On all four systems check and make sure the usernames are the same:
# Check current username
whoami
If usernames don't match, create a new user (e.g., nvidia) on all four systems and login in with the new user:
# Create nvidia user and add to sudo group
sudo useradd -m nvidia
sudo usermod -aG sudo nvidia
# Set password for nvidia user
sudo passwd nvidia
# Switch to nvidia user
su - nvidia
Most QSFP switches offer some form of management interface, either through CLI or UI. Refer to the documentation and connect to the management interface. Make sure that the ports on the switch are enabled. For connecting four sparks, you will need to ensure that the switch is configured to provide 200Gbps connection to each DGX Spark. If not done already, refer to the Overview of this playbook for the prior knowledge and pre-requisites required for this playbook.

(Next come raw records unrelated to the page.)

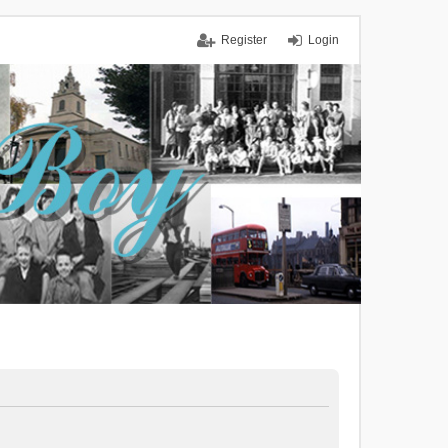
Register
Login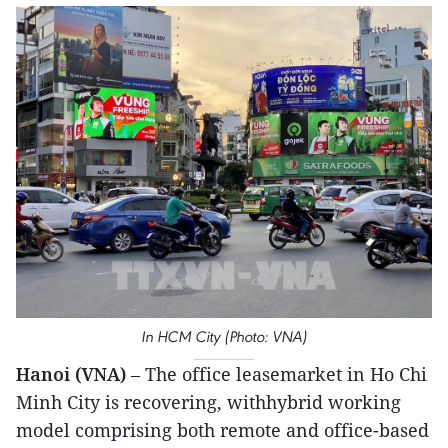
In HCM City (Photo: VNA)
Hanoi (VNA)
– The office leasemarket in Ho Chi
Minh City is recovering, withhybrid working
model comprising both remote and office-based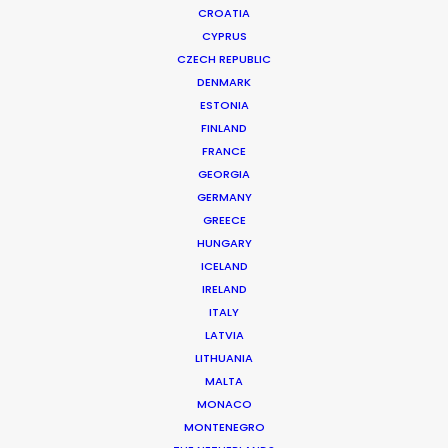
CROATIA
CYPRUS
CZECH REPUBLIC
DENMARK
ESTONIA
FINLAND
Production Service in
FRANCE
Sri Lanka
GEORGIA
GERMANY
GREECE
HUNGARY
CONTACT THE TEAM
ICELAND
IRELAND
ITALY
LATVIA
LITHUANIA
MALTA
MONACO
MONTENEGRO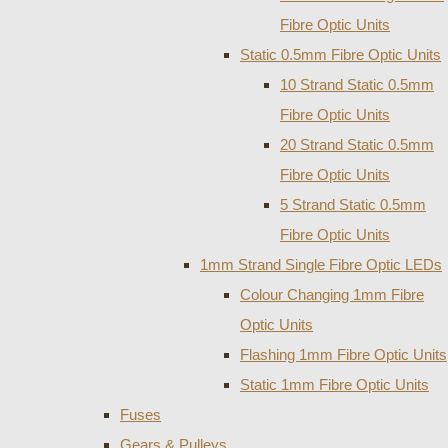
Fibre Optic Units
Static 0.5mm Fibre Optic Units
10 Strand Static 0.5mm
Fibre Optic Units
20 Strand Static 0.5mm
Fibre Optic Units
5 Strand Static 0.5mm
Fibre Optic Units
1mm Strand Single Fibre Optic LEDs
Colour Changing 1mm Fibre
Optic Units
Flashing 1mm Fibre Optic Units
Static 1mm Fibre Optic Units
Fuses
Gears & Pulleys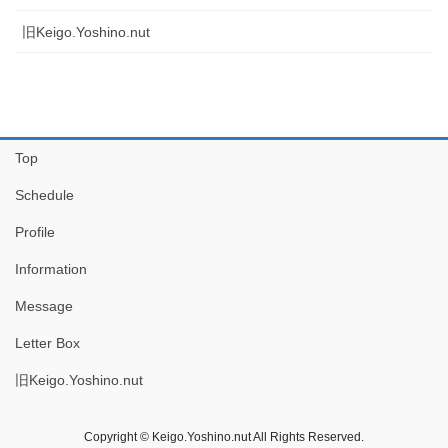
旧Keigo.Yoshino.nut
Top
Schedule
Profile
Information
Message
Letter Box
旧Keigo.Yoshino.nut
Copyright © Keigo.Yoshino.nut All Rights Reserved.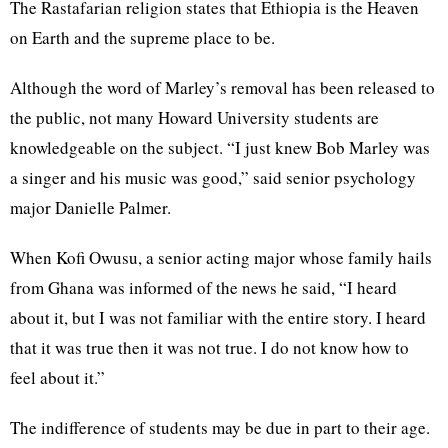
The Rastafarian religion states that Ethiopia is the Heaven
on Earth and the supreme place to be.
Although the word of Marley’s removal has been released to
the public, not many Howard University students are
knowledgeable on the subject. “I just knew Bob Marley was
a singer and his music was good,” said senior psychology
major Danielle Palmer.
When Kofi Owusu, a senior acting major whose family hails
from Ghana was informed of the news he said, “I heard
about it, but I was not familiar with the entire story. I heard
that it was true then it was not true. I do not know how to
feel about it.”
The indifference of students may be due in part to their age.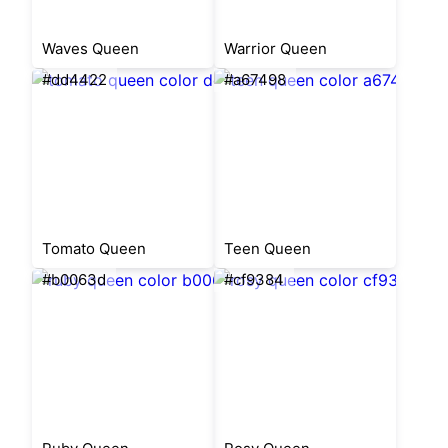
Waves Queen
Warrior Queen
#dd4422
#a67498
Tomato Queen
Teen Queen
#b0063d
#cf9384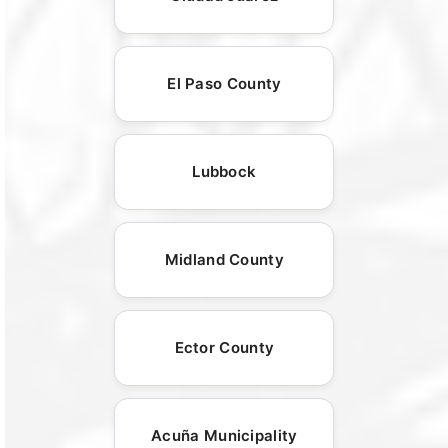
El Paso County
Lubbock
Midland County
Ector County
Acuña Municipality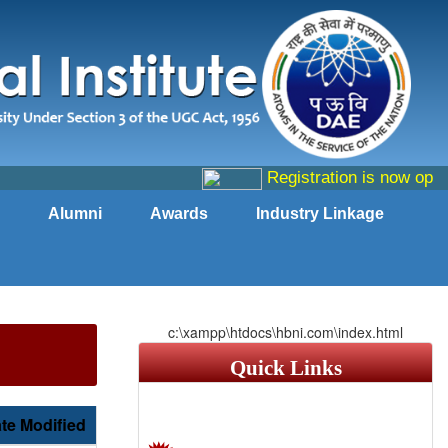
Registration is now open f
Alumni
Awards
Industry Linkage
c:\xampp\htdocs\hbni.com\index.html
Quick Links
te Modified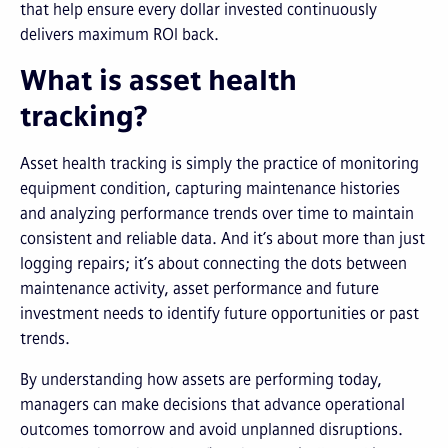
that help ensure every dollar invested continuously
delivers maximum ROI back.
What is asset health
tracking?
Asset health tracking is simply the practice of monitoring
equipment condition, capturing maintenance histories
and analyzing performance trends over time to maintain
consistent and reliable data. And it’s about more than just
logging repairs; it’s about connecting the dots between
maintenance activity, asset performance and future
investment needs to identify future opportunities or past
trends.
By understanding how assets are performing today,
managers can make decisions that advance operational
outcomes tomorrow and avoid unplanned disruptions.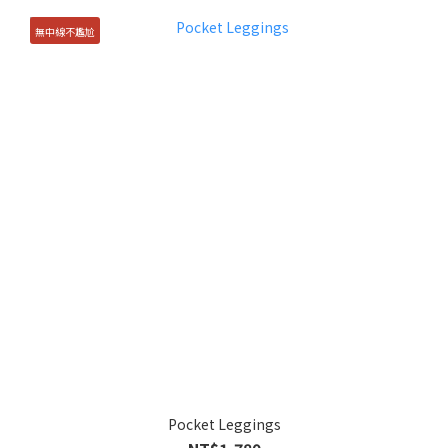
無中線不尷尬
Pocket Leggings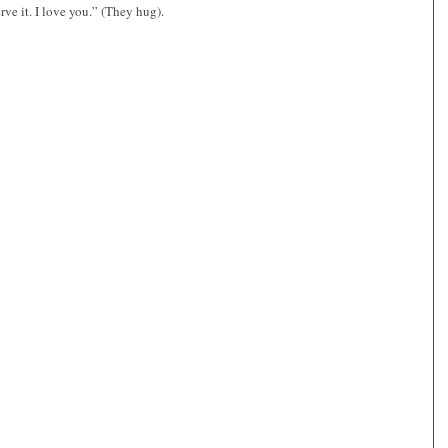
rve it. I love you.” (They hug).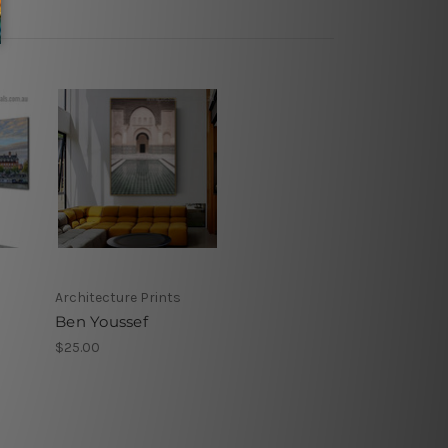
Architecture Prints
Ben Youssef
$25.00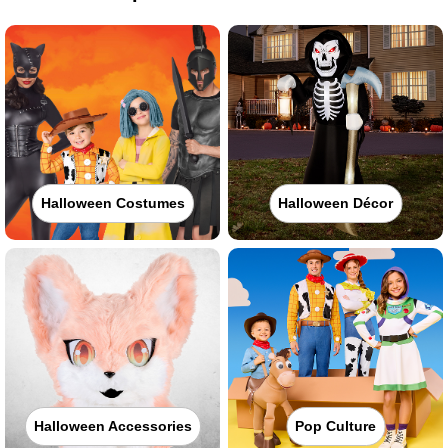
Halloween Costumes
Halloween Décor
Halloween Accessories
Pop Culture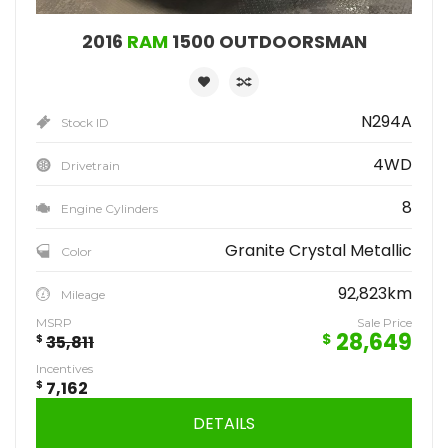
2016
RAM
1500 OUTDOORSMAN
N294A
Stock ID
4WD
Drivetrain
8
Engine Cylinders
Granite Crystal Metallic
Color
92,823km
Mileage
MSRP
Sale Price
28,649
$
$
35,811
Incentives
$
7,162
DETAILS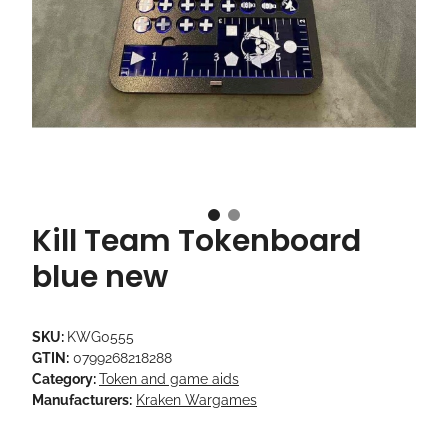
Kill Team Tokenboard
blue new
SKU:
KWG0555
GTIN:
0799268218288
Category:
Token and game aids
Manufacturers:
Kraken Wargames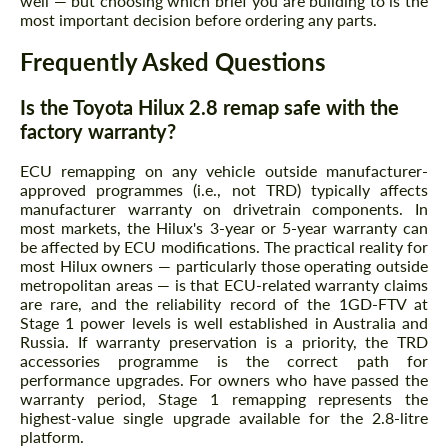
well — but choosing which brief you are building to is the
most important decision before ordering any parts.
Frequently Asked Questions
Is the Toyota Hilux 2.8 remap safe with the
factory warranty?
ECU remapping on any vehicle outside manufacturer-
approved programmes (i.e., not TRD) typically affects
manufacturer warranty on drivetrain components. In
most markets, the Hilux's 3-year or 5-year warranty can
be affected by ECU modifications. The practical reality for
most Hilux owners — particularly those operating outside
metropolitan areas — is that ECU-related warranty claims
are rare, and the reliability record of the 1GD-FTV at
Stage 1 power levels is well established in Australia and
Russia. If warranty preservation is a priority, the TRD
accessories programme is the correct path for
performance upgrades. For owners who have passed the
warranty period, Stage 1 remapping represents the
highest-value single upgrade available for the 2.8-litre
platform.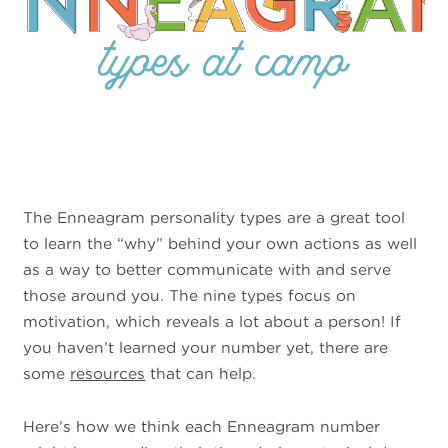
The Enneagram personality types are a great tool
to learn the “why” behind your own actions as well
as a way to better communicate with and serve
those around you. The nine types focus on
motivation, which reveals a lot about a person! If
you haven’t learned your number yet, there are
some
resources
that can help.
Here’s how we think each Enneagram number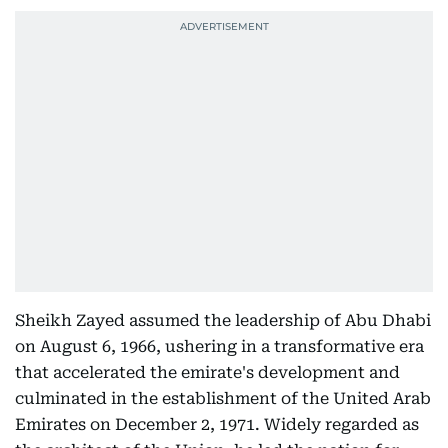
Sheikh Zayed assumed the leadership of Abu Dhabi
on August 6, 1966, ushering in a transformative era
that accelerated the emirate's development and
culminated in the establishment of the United Arab
Emirates on December 2, 1971. Widely regarded as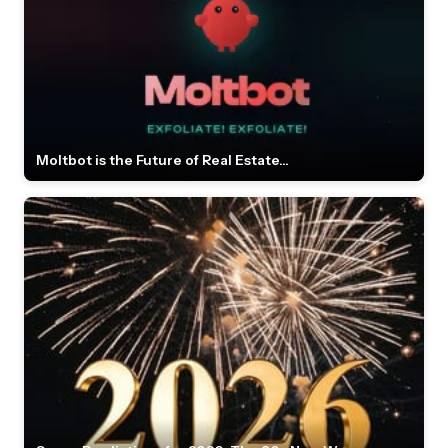
Moltbot is the Future of Real Estate...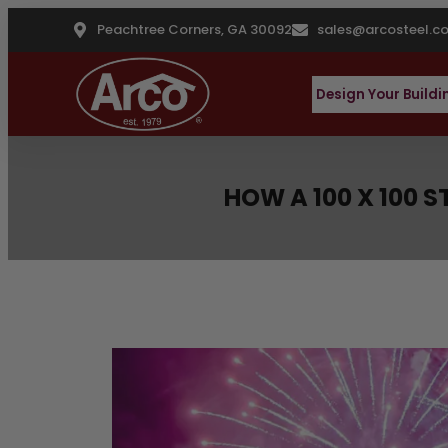
Peachtree Corners, GA 30092
sales@arcosteel.c
Design Your Buildi
HOW A 100 X 100 
Latest Blog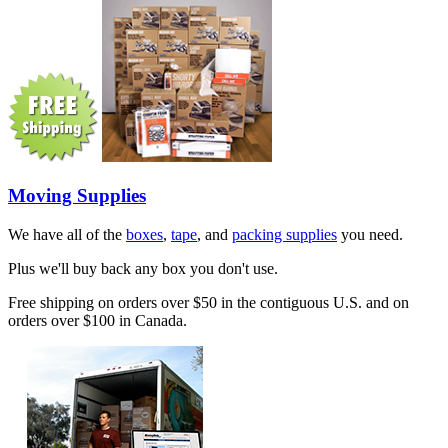
Moving Supplies
We have all of the
boxes
,
tape
, and
packing supplies
you need.
Plus we'll buy back any box you don't use.
Free shipping on orders over $50 in the contiguous U.S. and on
orders over $100 in Canada.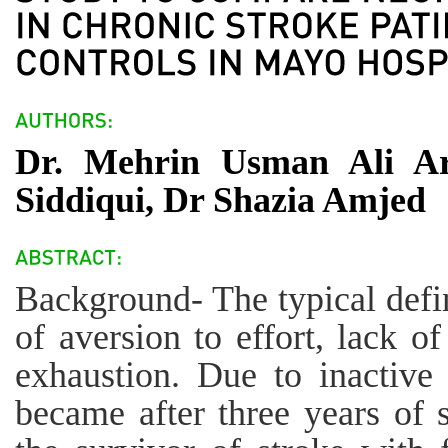
Dr. Mehrin Usman Ali A
Siddiqui, Dr Shazia Amjed
Background- The typical defini
of aversion to effort, lack o
exhaustion. Due to inactive l
became after three years of 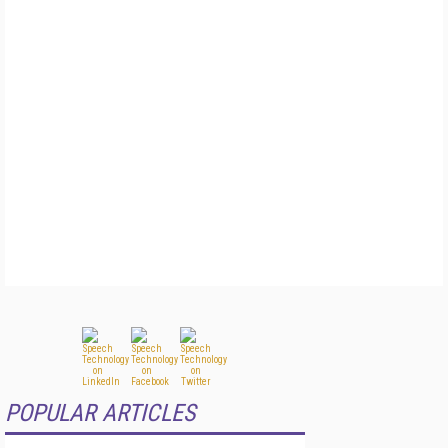
POPULAR ARTICLES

Connect the QSFP cables between DGX Spark systems and the switch(QSFP56-DD/QSFP56 ports) using one CX7 port on each Spark system. It is recommended to use the same CX7 port on all Spark systems for easier network configuration and avoiding NCCL test failures. In this playbook the second port (the one further from the ethernet port) is used. This should establish the 200Gbps connection required for high-speed inter-node communication. You will see an output like the one below on all four sparks. In this example the interfaces showing as 'Up' are enp1s0f1np1 and enP2p1s0f1np1 (each physical port has two logical interfaces).
Example output:
# Check QSFP interface availability on all nodes
nvidia@dxg-spark-1:~$ ibdev2netdev
rocep1s0f0 port 1 ==> enp1s0f0np0 (Down)
rocep1s0f1 port 1 ==> enp1s0f1np1 (Up)
roceP2p1s0f0 port 1 ==> enP2p1s0f0np0 (Down)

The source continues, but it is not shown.